### [Task]
Please set down only the lines below starting with the line with "Industriegebieten sorgen unsere Schil" and going on through the line with "Vé tàu hỏa từ Hồ Chí Minh đi Lào Cai", verbatim and without pictures.

### [Supplied data]
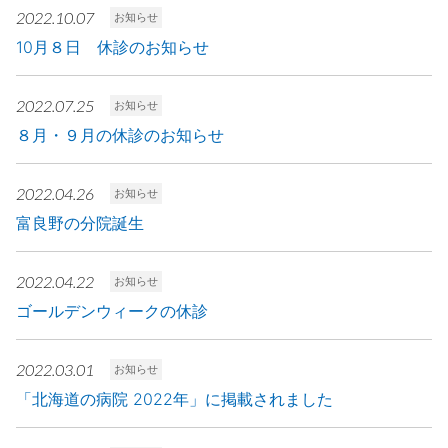
2022.10.07
お知らせ
10月８日 休診のお知らせ
2022.07.25
お知らせ
８月・９月の休診のお知らせ
2022.04.26
お知らせ
富良野の分院誕生
2022.04.22
お知らせ
ゴールデンウィークの休診
2022.03.01
お知らせ
「北海道の病院 2022年」に掲載されました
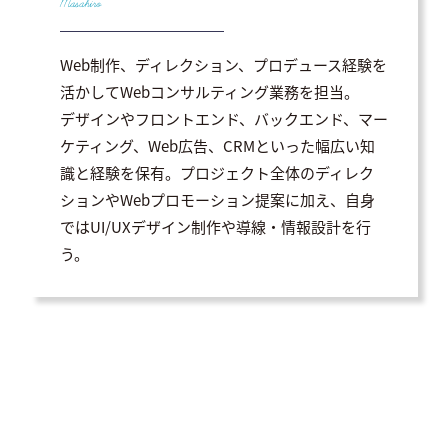
Masahiro
Web制作、ディレクション、プロデュース経験を
活かしてWebコンサルティング業務を担当。
デザインやフロントエンド、バックエンド、マー
ケティング、Web広告、CRMといった幅広い知
識と経験を保有。プロジェクト全体のディレク
ションやWebプロモーション提案に加え、自身
ではUI/UXデザイン制作や導線・情報設計を行
う。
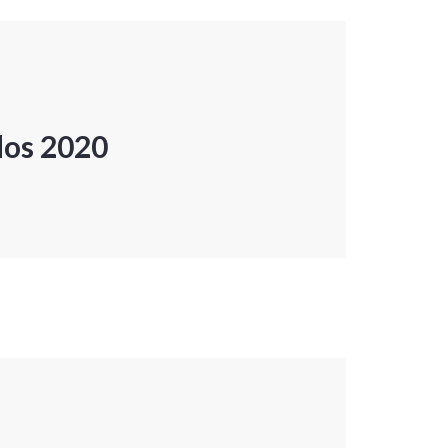
dos 2020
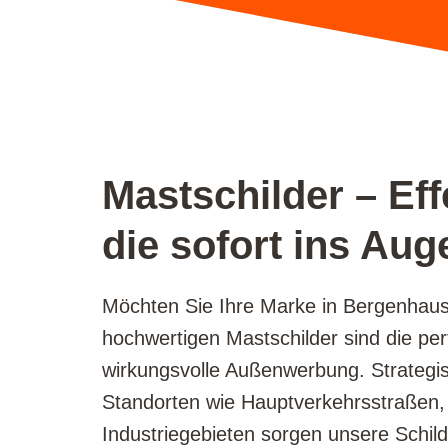
Mastschilder – E
die sofort ins Auge
Möchten Sie Ihre Marke in Bergenha
hochwertigen Mastschilder sind die per
wirkungsvolle Außenwerbung. Strategisc
Standorten wie Hauptverkehrsstraßen,
Industriegebieten sorgen unsere Schil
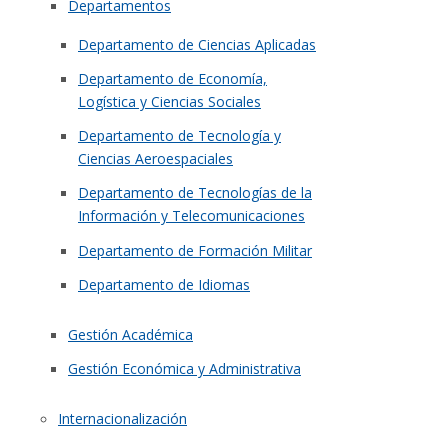
Departamentos
Departamento de Ciencias Aplicadas
Departamento de Economía,
Logística y Ciencias Sociales
Departamento de Tecnología y
Ciencias Aeroespaciales
Departamento de Tecnologías de la
Información y Telecomunicaciones
Departamento de Formación Militar
Departamento de Idiomas
Gestión Académica
Gestión Económica y Administrativa
Internacionalización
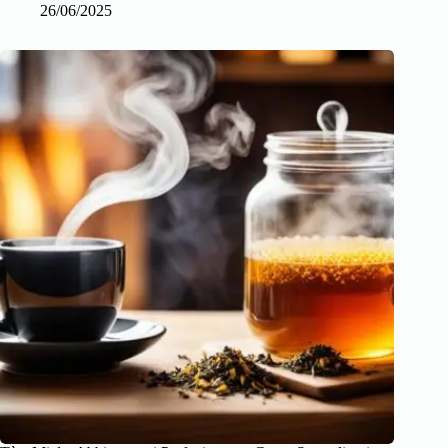
26/06/2025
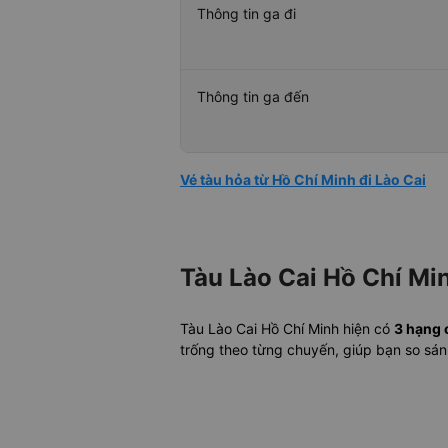
Thông tin ga đi
Thông tin ga đến
Vé tàu hỏa từ Hồ Chí Minh đi Lào Cai
Tàu Lào Cai Hồ Chí Mi
Tàu Lào Cai Hồ Chí Minh hiện có
3 hạng 
trống theo từng chuyến, giúp bạn so sá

### [Final answer]
Industriegebieten sorgen unsere Schil
Departamentos
Departamento de Ciencias Aplicadas
Departamento de Economía,
Logística y Ciencias Sociales
Departamento de Tecnología y
Ciencias Aeroespaciales
Departamento de Tecnologías de la
Información y Telecomunicaciones
Departamento de Formación Militar
Departamento de Idiomas
Gestión Académica
Gestión Económica y Administrativa
Internacionalización
26/06/2025
Thông tin ga đi
Thông tin ga đến
Vé tàu hỏa từ Hồ Chí Minh đi Lào Cai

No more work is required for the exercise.